On Thu, 2012-05-03 at 11:44 -0600, Jeff Law wrote:
> On 05/03/2012 10:47 AM, William J. Schmidt wrote:
> > Yes and no. What's important is that you don't want to introduce page
> > faults (or less urgently, cache misses) by speculating the load. So the
> > patch is currently extremely constrained, and likely will always stay
> > that way. Only fields that are pointers and that are strictly adjacent
> > are hoisted, and only if they're in the same 16-byte block. (The number
> > 16 is a parameter that can be adjusted.)
> > Hopefully I didn't miss your point -- let me know if I did and I'll try
> > again. :)
> You missed the point :-)
> Under the C++11 memory model you can't introduce new data races on
> objects which might be visible to multiple threads.

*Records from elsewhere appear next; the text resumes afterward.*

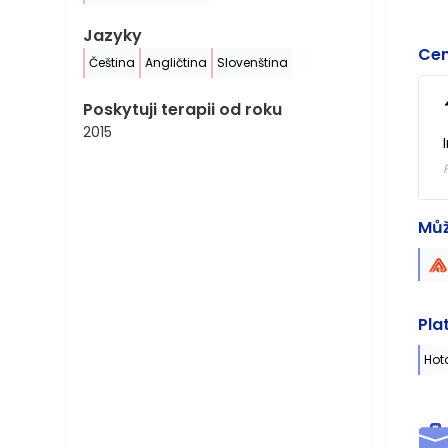
Jazyky
Cen
Čeština
Angličtina
Slovenština
Poskytuji terapii od roku
2015
Můž
Pla
Hot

This requirement
> can restrict speculation in many cases. Furthermore, it sounds like C11
> will have similar constraints.
> I believe there's a wiki page which touches on these kinds of issues.
> That doesn't mean we can't ever do the optimization, just that we have
> to be more careful than we have in the past when mucking around with
> memory optimizations.
OK, thanks! Looks like I have some reading to do about the new memory
However, from the wiki page I see: "A speculative load which has its
results thrown away are considered to not have changed the semantics of
the program, and are therefore allowed." That seems to cover the case
here: the load is hoisted, but if the path where it was originally
loaded is not executed, its result is discarded.
If needed, though, what flags/detection mechanisms are available for
determining that the load speculation should be disabled?